Renewable energy and environmental advocates are calling on California Governor Jerry Brown to veto Assembly Bill 976, which would restrict Community Choice Aggregation (CCA) programs from buying power from individuals or corporations with whom the CCA has previously engaged in consulting. Though the bill's proponents characterize it as a measure to prevent conflicts of interest, opponents say AB 976 would restrict competition and keep CCAs from getting off the ground.
CCA programs basically allow local communities to buy power on behalf of the energy consumers within their municipalities, sidestepping the local investor-owned utility. CCAs are generally used as a means to increase the percentage of renewable energy used by the municipalities' residents and businesses.

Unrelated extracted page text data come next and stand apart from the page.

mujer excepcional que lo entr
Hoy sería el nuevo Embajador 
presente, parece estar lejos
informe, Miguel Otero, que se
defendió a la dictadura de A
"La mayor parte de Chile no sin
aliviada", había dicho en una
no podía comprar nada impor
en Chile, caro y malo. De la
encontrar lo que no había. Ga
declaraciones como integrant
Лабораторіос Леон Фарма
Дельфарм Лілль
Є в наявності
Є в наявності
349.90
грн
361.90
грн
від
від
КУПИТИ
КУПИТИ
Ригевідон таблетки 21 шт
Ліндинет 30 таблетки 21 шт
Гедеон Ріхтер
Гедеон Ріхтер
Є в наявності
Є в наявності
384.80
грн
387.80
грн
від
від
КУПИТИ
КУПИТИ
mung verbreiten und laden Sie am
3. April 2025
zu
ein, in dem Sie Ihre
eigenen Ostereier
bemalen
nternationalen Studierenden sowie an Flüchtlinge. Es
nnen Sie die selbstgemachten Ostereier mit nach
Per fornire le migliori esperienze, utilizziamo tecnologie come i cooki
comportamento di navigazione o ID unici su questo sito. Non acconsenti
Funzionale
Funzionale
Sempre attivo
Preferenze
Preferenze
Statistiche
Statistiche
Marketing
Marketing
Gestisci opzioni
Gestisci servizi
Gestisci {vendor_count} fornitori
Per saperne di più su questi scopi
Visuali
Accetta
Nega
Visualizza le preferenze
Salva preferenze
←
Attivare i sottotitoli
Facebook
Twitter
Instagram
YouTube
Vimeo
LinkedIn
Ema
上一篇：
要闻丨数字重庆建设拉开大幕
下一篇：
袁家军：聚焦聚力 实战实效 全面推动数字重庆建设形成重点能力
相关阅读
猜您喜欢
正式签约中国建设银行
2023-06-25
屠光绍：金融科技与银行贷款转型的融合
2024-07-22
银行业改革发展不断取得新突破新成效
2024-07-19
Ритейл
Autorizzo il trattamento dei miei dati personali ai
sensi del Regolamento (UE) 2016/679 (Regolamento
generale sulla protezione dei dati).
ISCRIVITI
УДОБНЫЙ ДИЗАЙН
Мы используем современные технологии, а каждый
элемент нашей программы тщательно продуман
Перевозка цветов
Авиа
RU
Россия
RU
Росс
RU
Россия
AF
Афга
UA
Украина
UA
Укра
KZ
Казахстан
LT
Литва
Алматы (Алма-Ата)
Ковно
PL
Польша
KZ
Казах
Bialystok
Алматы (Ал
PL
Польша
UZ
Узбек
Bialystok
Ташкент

Under AB 976, any entity that got a government contract to serve as an consultant to a municipality wanting to set up a CCA would be prevented from signing future contracts with that CCA. Arguing in favor of the bill, the Coalition of California Utility Employees told the State Senate:
Local governments exploring the feasibility of forming a CCA often seek the advice of third party energy consultants. But due to the extremely technical nature of energy policy, many local jurisdictions are ill-equipped to question the assumptions and findings of these private consultants. Not only do these large corporations and for-profit consulting firms often mislead local governments with rosy scenarios of cheap renewable power, often times their recommendations only serve to advantage themselves for future contracts. They often recommend that local governments embark on overly ambitious proposals that result in more work for them in the future.

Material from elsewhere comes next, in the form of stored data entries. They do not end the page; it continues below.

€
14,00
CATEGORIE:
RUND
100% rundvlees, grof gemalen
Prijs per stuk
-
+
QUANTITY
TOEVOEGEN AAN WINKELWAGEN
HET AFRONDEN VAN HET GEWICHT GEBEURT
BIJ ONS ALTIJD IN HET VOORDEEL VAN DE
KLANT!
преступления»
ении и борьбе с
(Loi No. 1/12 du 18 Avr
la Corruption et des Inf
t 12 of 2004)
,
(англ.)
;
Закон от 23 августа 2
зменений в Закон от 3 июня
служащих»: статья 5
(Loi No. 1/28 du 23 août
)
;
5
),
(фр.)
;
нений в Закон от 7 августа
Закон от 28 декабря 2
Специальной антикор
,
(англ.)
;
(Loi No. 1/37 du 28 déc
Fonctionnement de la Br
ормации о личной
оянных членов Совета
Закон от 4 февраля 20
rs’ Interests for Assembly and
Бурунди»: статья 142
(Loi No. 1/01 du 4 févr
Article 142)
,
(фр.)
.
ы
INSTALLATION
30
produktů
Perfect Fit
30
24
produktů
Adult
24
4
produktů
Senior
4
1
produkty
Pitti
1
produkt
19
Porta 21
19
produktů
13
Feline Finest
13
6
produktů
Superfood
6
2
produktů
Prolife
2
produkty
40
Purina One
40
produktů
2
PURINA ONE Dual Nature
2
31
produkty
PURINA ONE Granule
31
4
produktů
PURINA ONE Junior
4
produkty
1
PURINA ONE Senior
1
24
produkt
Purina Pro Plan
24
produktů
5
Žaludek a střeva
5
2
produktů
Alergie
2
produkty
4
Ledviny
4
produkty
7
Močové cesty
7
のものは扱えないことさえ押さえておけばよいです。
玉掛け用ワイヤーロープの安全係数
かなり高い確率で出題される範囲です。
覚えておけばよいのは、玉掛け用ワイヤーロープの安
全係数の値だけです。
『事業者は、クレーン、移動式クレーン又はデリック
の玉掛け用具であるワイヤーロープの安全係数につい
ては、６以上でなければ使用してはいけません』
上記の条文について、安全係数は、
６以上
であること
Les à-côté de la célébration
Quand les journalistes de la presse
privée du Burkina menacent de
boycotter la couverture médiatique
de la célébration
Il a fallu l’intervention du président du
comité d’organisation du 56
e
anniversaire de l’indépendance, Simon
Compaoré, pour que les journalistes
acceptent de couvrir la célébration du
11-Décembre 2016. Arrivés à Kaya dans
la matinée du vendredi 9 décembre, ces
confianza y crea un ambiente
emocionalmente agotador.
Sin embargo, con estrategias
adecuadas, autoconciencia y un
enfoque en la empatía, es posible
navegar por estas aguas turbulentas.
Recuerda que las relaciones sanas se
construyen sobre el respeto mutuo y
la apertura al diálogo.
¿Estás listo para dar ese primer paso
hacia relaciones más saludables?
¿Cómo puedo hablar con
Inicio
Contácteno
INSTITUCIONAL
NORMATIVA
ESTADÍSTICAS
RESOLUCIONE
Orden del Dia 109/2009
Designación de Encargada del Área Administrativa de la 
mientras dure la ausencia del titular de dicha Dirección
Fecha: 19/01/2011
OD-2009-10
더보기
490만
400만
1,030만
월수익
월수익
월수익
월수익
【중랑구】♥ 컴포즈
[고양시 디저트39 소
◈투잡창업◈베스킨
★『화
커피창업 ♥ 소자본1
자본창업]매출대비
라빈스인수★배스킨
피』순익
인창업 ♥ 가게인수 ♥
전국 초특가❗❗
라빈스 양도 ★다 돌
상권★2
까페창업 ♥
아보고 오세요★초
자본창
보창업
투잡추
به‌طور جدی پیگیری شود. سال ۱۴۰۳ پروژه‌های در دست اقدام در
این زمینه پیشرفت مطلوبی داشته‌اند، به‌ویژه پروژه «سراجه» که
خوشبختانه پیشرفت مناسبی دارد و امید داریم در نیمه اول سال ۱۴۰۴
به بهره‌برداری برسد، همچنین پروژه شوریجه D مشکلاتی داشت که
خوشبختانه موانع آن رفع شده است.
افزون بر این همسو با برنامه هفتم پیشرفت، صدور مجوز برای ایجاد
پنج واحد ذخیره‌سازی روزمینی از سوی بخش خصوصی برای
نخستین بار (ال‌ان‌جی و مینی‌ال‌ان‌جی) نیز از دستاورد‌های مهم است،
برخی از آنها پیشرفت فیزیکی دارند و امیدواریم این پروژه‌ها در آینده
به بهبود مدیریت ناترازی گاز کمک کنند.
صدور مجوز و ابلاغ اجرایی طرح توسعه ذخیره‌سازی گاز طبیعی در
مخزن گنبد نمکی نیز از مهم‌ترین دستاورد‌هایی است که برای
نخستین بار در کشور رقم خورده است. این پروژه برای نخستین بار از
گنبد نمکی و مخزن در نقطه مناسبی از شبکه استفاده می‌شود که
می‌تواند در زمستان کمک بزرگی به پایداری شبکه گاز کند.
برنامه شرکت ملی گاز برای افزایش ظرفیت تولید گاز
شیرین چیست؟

But according to the Local Clean Energy Alliance (LCEA), a San Francisco Bay Area-based coalition of more than 90 local groups, CCAs are public agencies and are thus already subject to all state government transparency regulations, making the bill an unnecessary impediment to establishing Community Choice Aggregation programs. In a letter to Governor Brown co-signed by a number of other organizations, municipalities, and public agencies, LCEA states:
If enacted, AB 976 will create a huge impediment to the establishment of CCA programs. It does this by prohibiting a CCA program from procuring electricity or energy services from any entity with which it contracted for analysis, advice, consultation, or other services prior to program launch. This would prevent, for example, the pre-launch signing of a power purchase agreement with a power supplier to provide power to the new CCA when service commences. Clearly, it is not possible for a CCA to begin serving customers without having a power supply agreement in place in advance.
The bill reached the Governor's desk on September 5.
California's investor-owned utilities have a long history of opposition to CCAs. In 2010, PG&E spent $46 million to promote Proposition 16, which would have required a two-thirds supermajority vote by any local government wanting to establish a CCA. Despite the fact that Prop 16's opponents raised only $100,000 to oppose the proposition, it failed by a six percent margin in the election.